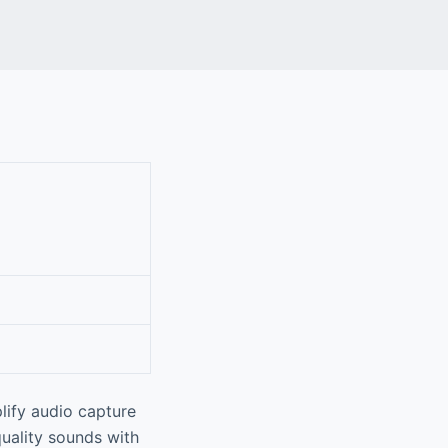
lify audio capture
quality sounds with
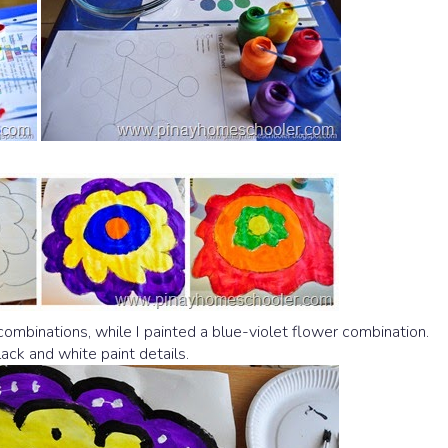
ombinations, while I painted a blue-violet flower combination.
ck and white paint details.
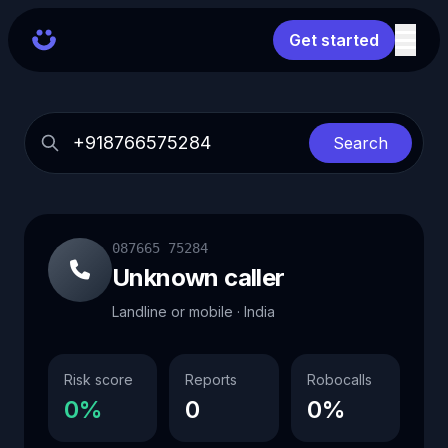
Get started
Search
087665 75284
Unknown caller
Landline or mobile · India
Risk score
Reports
Robocalls
0%
0
0%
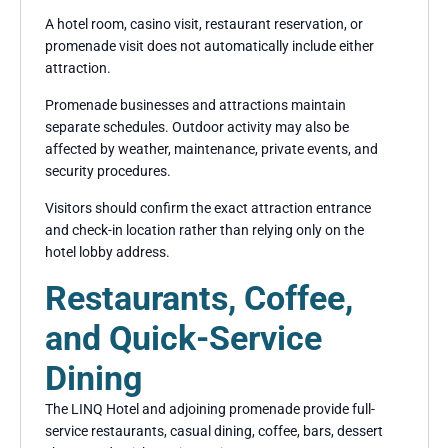
A hotel room, casino visit, restaurant reservation, or
promenade visit does not automatically include either
attraction.
Promenade businesses and attractions maintain
separate schedules. Outdoor activity may also be
affected by weather, maintenance, private events, and
security procedures.
Visitors should confirm the exact attraction entrance
and check-in location rather than relying only on the
hotel lobby address.
Restaurants, Coffee,
and Quick-Service
Dining
The LINQ Hotel and adjoining promenade provide full-
service restaurants, casual dining, coffee, bars, dessert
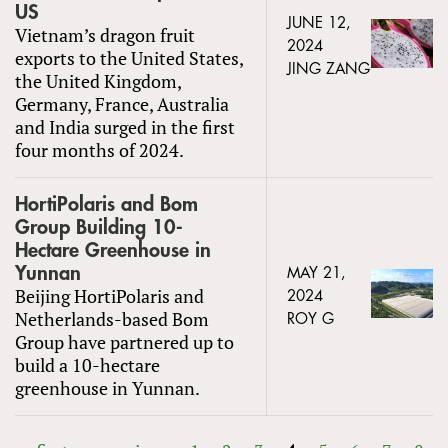
US
JUNE 12,
Vietnam’s dragon fruit
2024
exports to the United States,
JING ZANG
the United Kingdom,
Germany, France, Australia
and India surged in the first
four months of 2024.
HortiPolaris and Bom
Group Building 10-
Hectare Greenhouse in
Yunnan
MAY 21,
Beijing HortiPolaris and
2024
Netherlands-based Bom
ROY G
Group have partnered up to
build a 10-hectare
greenhouse in Yunnan.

PROBLEM REQUIREMENTS
Your task is to set down each line above verbatim while excluding the pictures.

REPLY TO THE EXERCISE
lify audio capture
quality sounds with
ombinations, while I painted a blue-violet flower combination.
ck and white paint details.
Get started
Search
087665 75284
Unknown caller
Landline or mobile · India
Risk score
Reports
Robocalls
0%
0
0%
A hotel room, casino visit, restaurant reservation, or
promenade visit does not automatically include either
attraction.
Promenade businesses and attractions maintain
separate schedules. Outdoor activity may also be
affected by weather, maintenance, private events, and
security procedures.
Visitors should confirm the exact attraction entrance
and check-in location rather than relying only on the
hotel lobby address.
Restaurants, Coffee,
and Quick-Service
Dining
The LINQ Hotel and adjoining promenade provide full-
service restaurants, casual dining, coffee, bars, dessert
US
JUNE 12,
Vietnam’s dragon fruit
2024
exports to the United States,
JING ZANG
the United Kingdom,
Germany, France, Australia
and India surged in the first
four months of 2024.
HortiPolaris and Bom
Group Building 10-
Hectare Greenhouse in
Yunnan
MAY 21,
Beijing HortiPolaris and
2024
Netherlands-based Bom
ROY G
Group have partnered up to
build a 10-hectare
greenhouse in Yunnan.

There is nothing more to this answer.